* Excerpted data *
·····

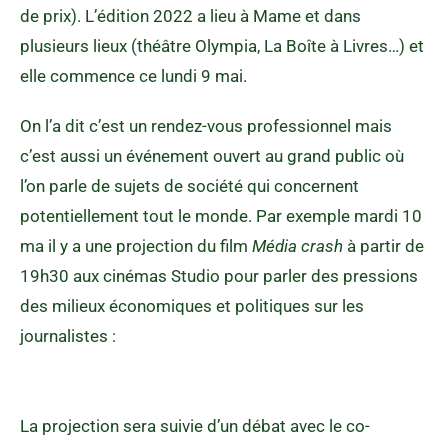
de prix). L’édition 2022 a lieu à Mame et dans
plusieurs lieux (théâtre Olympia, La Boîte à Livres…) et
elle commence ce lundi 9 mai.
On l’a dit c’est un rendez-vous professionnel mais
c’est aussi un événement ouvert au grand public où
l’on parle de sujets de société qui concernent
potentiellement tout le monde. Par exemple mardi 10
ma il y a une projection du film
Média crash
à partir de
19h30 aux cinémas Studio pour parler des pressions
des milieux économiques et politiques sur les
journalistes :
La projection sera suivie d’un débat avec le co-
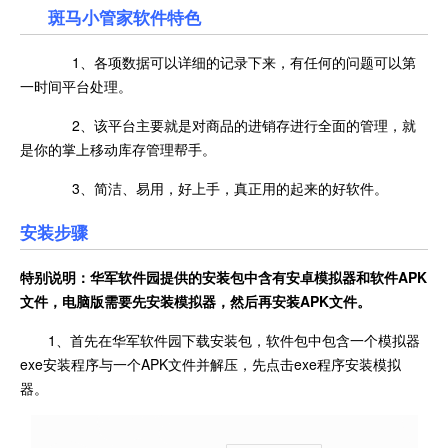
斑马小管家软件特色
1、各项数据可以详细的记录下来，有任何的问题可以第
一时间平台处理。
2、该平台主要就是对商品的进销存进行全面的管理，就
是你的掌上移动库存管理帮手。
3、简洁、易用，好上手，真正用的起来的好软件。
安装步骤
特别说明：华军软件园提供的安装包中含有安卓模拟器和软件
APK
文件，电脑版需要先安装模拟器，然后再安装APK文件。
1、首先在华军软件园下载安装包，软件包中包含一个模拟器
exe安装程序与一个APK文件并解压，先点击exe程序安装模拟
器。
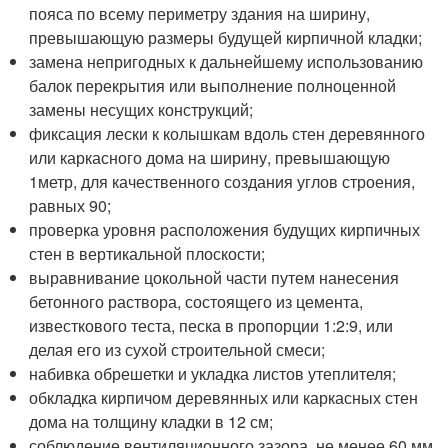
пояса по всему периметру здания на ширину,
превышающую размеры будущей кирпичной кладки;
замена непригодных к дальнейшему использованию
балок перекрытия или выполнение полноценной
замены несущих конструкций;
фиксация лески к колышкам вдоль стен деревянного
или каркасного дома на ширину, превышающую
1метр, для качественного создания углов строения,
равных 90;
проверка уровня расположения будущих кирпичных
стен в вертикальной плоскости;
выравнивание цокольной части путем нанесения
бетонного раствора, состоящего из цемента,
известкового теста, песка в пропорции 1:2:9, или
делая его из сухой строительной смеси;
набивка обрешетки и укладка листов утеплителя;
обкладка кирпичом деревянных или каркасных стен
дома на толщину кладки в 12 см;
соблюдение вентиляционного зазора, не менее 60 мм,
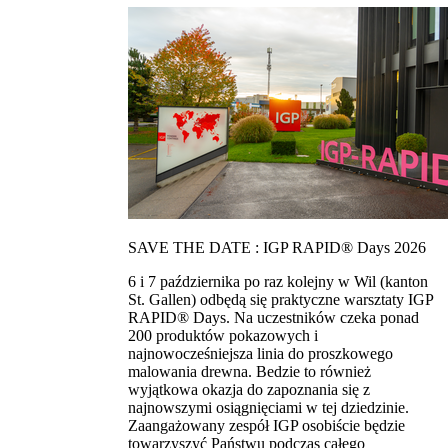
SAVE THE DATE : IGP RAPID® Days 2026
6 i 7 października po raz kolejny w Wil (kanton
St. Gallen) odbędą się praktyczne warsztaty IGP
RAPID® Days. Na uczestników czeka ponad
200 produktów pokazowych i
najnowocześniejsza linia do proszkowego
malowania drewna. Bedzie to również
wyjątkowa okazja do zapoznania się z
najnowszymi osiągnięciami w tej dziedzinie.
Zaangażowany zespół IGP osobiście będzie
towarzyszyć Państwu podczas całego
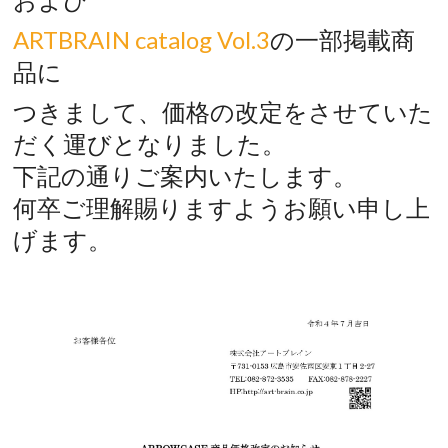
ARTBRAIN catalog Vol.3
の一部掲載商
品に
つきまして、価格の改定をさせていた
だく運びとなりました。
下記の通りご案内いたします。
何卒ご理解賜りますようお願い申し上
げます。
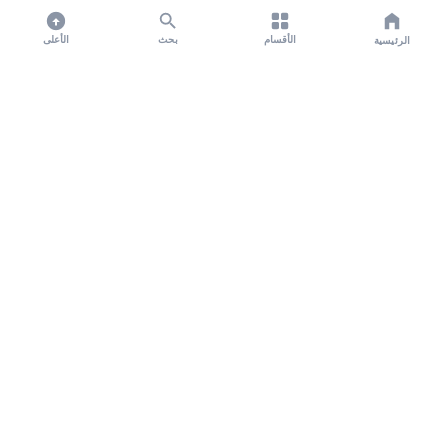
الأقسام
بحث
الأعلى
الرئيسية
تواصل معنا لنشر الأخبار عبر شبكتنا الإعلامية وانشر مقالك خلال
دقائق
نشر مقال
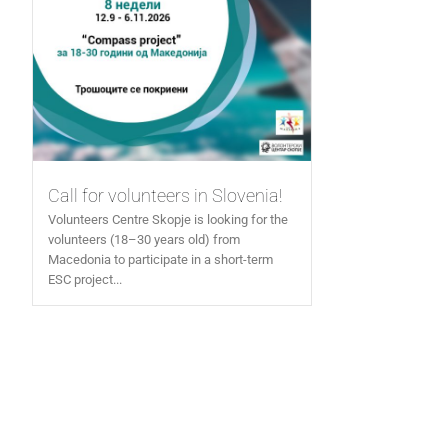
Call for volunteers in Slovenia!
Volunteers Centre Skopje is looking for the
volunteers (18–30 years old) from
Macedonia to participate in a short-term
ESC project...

·····

* What to work on *
Word for word, write out the full listing, leaving the pictures aside.

* Response area *
de prix). L’édition 2022 a lieu à Mame et dans
plusieurs lieux (théâtre Olympia, La Boîte à Livres…) et
elle commence ce lundi 9 mai.
On l’a dit c’est un rendez-vous professionnel mais
c’est aussi un événement ouvert au grand public où
l’on parle de sujets de société qui concernent
potentiellement tout le monde. Par exemple mardi 10
ma il y a une projection du film
Média crash
à partir de
19h30 aux cinémas Studio pour parler des pressions
des milieux économiques et politiques sur les
journalistes :
La projection sera suivie d’un débat avec le co-
斑马小管家软件特色
1、各项数据可以详细的记录下来，有任何的问题可以第
一时间平台处理。
2、该平台主要就是对商品的进销存进行全面的管理，就
是你的掌上移动库存管理帮手。
3、简洁、易用，好上手，真正用的起来的好软件。
安装步骤
特别说明：华军软件园提供的安装包中含有安卓模拟器和软件
APK
文件，电脑版需要先安装模拟器，然后再安装APK文件。
1、首先在华军软件园下载安装包，软件包中包含一个模拟器
exe安装程序与一个APK文件并解压，先点击exe程序安装模拟
器。
пояса по всему периметру здания на ширину,
превышающую размеры будущей кирпичной кладки;
замена непригодных к дальнейшему использованию
балок перекрытия или выполнение полноценной
замены несущих конструкций;
фиксация лески к колышкам вдоль стен деревянного
или каркасного дома на ширину, превышающую
1метр, для качественного создания углов строения,
равных 90;
проверка уровня расположения будущих кирпичных
стен в вертикальной плоскости;
выравнивание цокольной части путем нанесения
бетонного раствора, состоящего из цемента,
известкового теста, песка в пропорции 1:2:9, или
делая его из сухой строительной смеси;
набивка обрешетки и укладка листов утеплителя;
обкладка кирпичом деревянных или каркасных стен
дома на толщину кладки в 12 см;
соблюдение вентиляционного зазора, не менее 60 мм,
SAVE THE DATE : IGP RAPID® Days 2026
6 i 7 października po raz kolejny w Wil (kanton
St. Gallen) odbędą się praktyczne warsztaty IGP
RAPID® Days. Na uczestników czeka ponad
200 produktów pokazowych i
najnowocześniejsza linia do proszkowego
malowania drewna. Bedzie to również
wyjątkowa okazja do zapoznania się z
najnowszymi osiągnięciami w tej dziedzinie.
Zaangażowany zespół IGP osobiście będzie
towarzyszyć Państwu podczas całego
ARTBRAIN catalog Vol.3
の一部掲載商
品に
つきまして、価格の改定をさせていた
だく運びとなりました。
下記の通りご案内いたします。
何卒ご理解賜りますようお願い申し上
げます。
الأقسام
بحث
الأعلى
الرئيسية
تواصل معنا لنشر الأخبار عبر شبكتنا الإعلامية وانشر مقالك خلال
دقائق
نشر مقال
Call for volunteers in Slovenia!
Volunteers Centre Skopje is looking for the
volunteers (18–30 years old) from
Macedonia to participate in a short-term
ESC project...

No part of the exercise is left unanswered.